• What to do
Lines from the line with "Tránsito a la" to the line with "barrera, no la" in the entries below, and only those, must be output exactly, with both ends included.

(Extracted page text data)
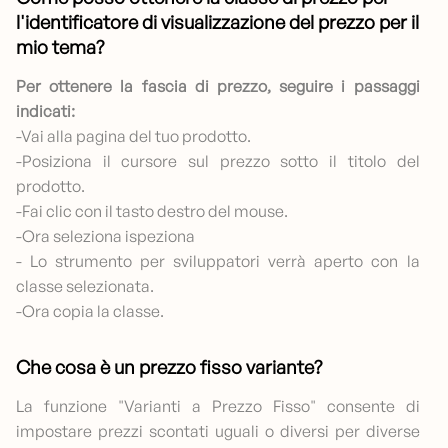
l'identificatore di visualizzazione del prezzo per il
mio tema?
Per ottenere la fascia di prezzo, seguire i passaggi
indicati:
-Vai alla pagina del tuo prodotto.
-Posiziona il cursore sul prezzo sotto il titolo del
prodotto.
-Fai clic con il tasto destro del mouse.
-Ora seleziona ispeziona
- Lo strumento per sviluppatori verrà aperto con la
classe selezionata.
-Ora copia la classe.
Che cosa è un prezzo fisso variante?
La funzione "Varianti a Prezzo Fisso" consente di
impostare prezzi scontati uguali o diversi per diverse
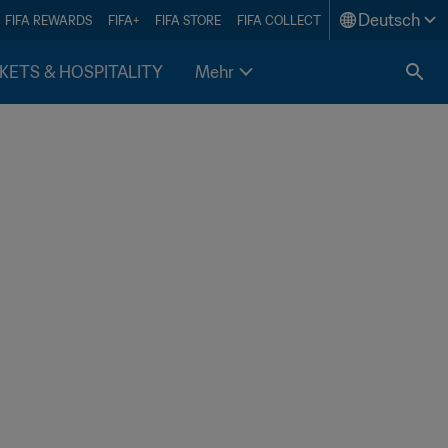
Deutsch
FIFA REWARDS
FIFA+
FIFA STORE
FIFA COLLECT
KETS & HOSPITALITY
Mehr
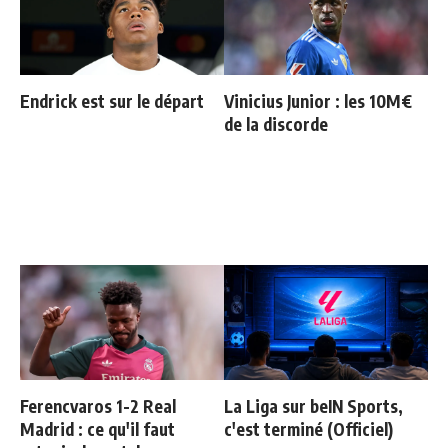
Endrick est sur le départ
Vinicius Junior : les 10M€
de la discorde
Ferencvaros 1-2 Real
La Liga sur beIN Sports,
Madrid : ce qu'il faut
c'est terminé (Officiel)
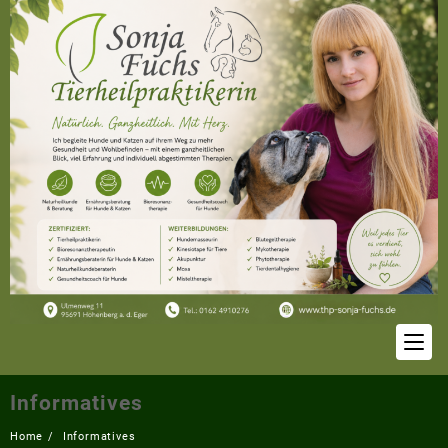
Skip
to
content
Informatives
Home
Informatives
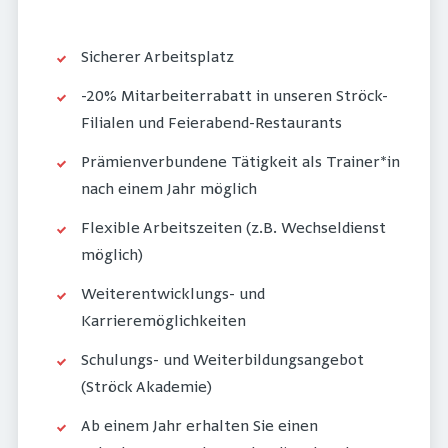
Sicherer Arbeitsplatz
-20% Mitarbeiterrabatt in unseren Ströck-
Filialen und Feierabend-Restaurants
Prämienverbundene Tätigkeit als Trainer*in
nach einem Jahr möglich
Flexible Arbeitszeiten (z.B. Wechseldienst
möglich)
Weiterentwicklungs- und
Karrieremöglichkeiten
Schulungs- und Weiterbildungsangebot
(Ströck Akademie)
Ab einem Jahr erhalten Sie einen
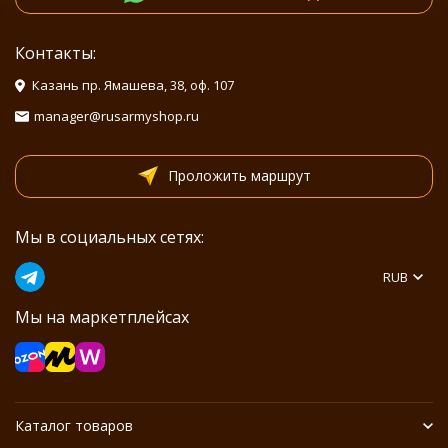
Контакты:
Казань пр. Ямашева, 38, оф. 107
manager@rusarmyshop.ru
Проложить маршрут
Мы в социальных сетях:
RUB
Мы на маркетплейсах
Каталог товаров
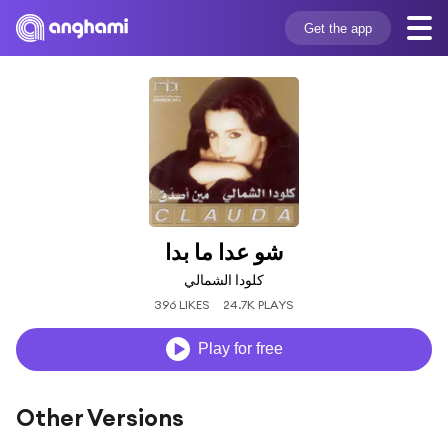
Get the app
شو عدا ما بدا
كلودا الشمالي
396 LIKES
24.7K PLAYS
Play for free
Other Versions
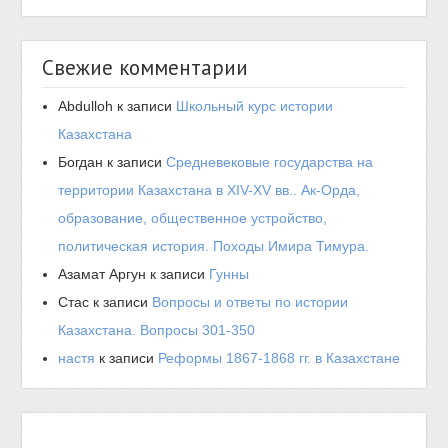
Свежие комментарии
Abdulloh
к записи
Школьный курс истории
Казахстана
Богдан
к записи
Средневековые государства на
территории Казахстана в XIV-XV вв.. Ак-Орда,
образование, общественное устройство,
политическая история. Походы Имира Тимура.
Азамат Аргун
к записи
Гунны
Стас
к записи
Вопросы и ответы по истории
Казахстана. Вопросы 301-350
настя
к записи
Реформы 1867-1868 гг. в Казахстане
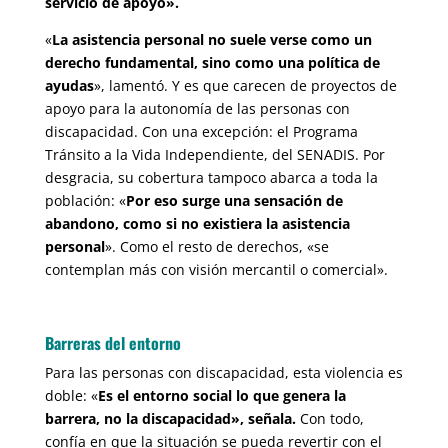
servicio de apoyo».
«
La asistencia personal no suele verse como un
derecho fundamental, sino como una política de
ayudas
», lamentó. Y es que carecen de proyectos de
apoyo para la autonomía de las personas con
discapacidad. Con una excepción: el Programa
Tránsito a la Vida Independiente, del SENADIS. Por
desgracia, su cobertura tampoco abarca a toda la
población: «
Por eso surge una sensación de
abandono, como si no existiera la asistencia
personal
». Como el resto de derechos, «se
contemplan más con visión mercantil o comercial».
Barreras del entorno
Para las personas con discapacidad, esta violencia es
doble: «
Es el entorno social lo que genera la
barrera, no la discapacidad», señala.
Con todo,
confía en que la situación se pueda revertir con el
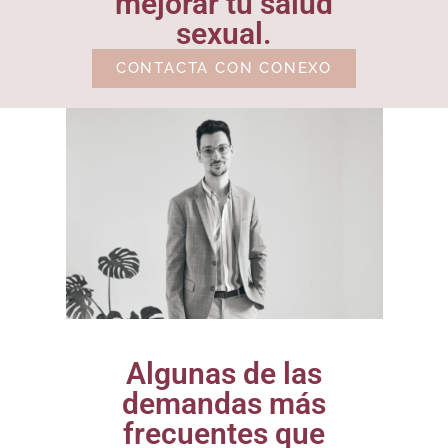
mejorar tu salud
sexual.
CONTACTA CON CONEXO
Algunas de las
demandas más
frecuentes que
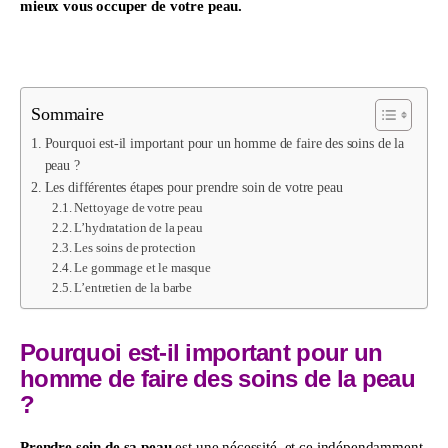
mieux vous occuper de votre peau.
Sommaire
Pourquoi est-il important pour un homme de faire des soins de la
peau ?
Les différentes étapes pour prendre soin de votre peau
Nettoyage de votre peau
L’hydratation de la peau
Les soins de protection
Le gommage et le masque
L’entretien de la barbe
Pourquoi est-il important pour un
homme de faire des soins de la peau
?
Prendre soin de sa peau
 est une nécessité, et ce indépendamment 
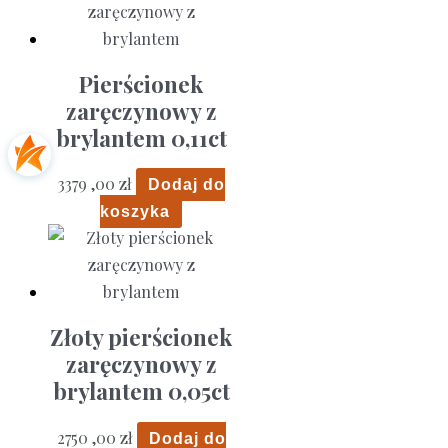
Pierścionek
zaręczynowy z
brylantem 0,11ct
3379 ,00
zł
Dodaj do
koszyka
Złoty pierścionek
zaręczynowy z
brylantem 0,05ct
2750 ,00
zł
Dodaj do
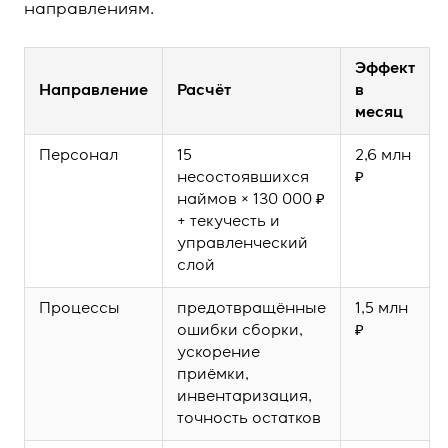
направлениям.
Эффект
Направление
Расчёт
в
месяц
Персонал
15
2,6 млн
несостоявшихся
₽
наймов × 130 000 ₽
+ текучесть и
управленческий
слой
Процессы
предотвращённые
1,5 млн
ошибки сборки,
₽
ускорение
приёмки,
инвентаризация,
точность остатков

• Task response
Tránsito a la Vida Independiente, del SENADIS. Por
desgracia, su cobertura tampoco abarca a toda la
población: «
Por eso surge una sensación de
abandono, como si no existiera la asistencia
personal
». Como el resto de derechos, «se
contemplan más con visión mercantil o comercial».
Barreras del entorno
Para las personas con discapacidad, esta violencia es
doble: «
Es el entorno social lo que genera la
barrera, no la discapacidad», señala.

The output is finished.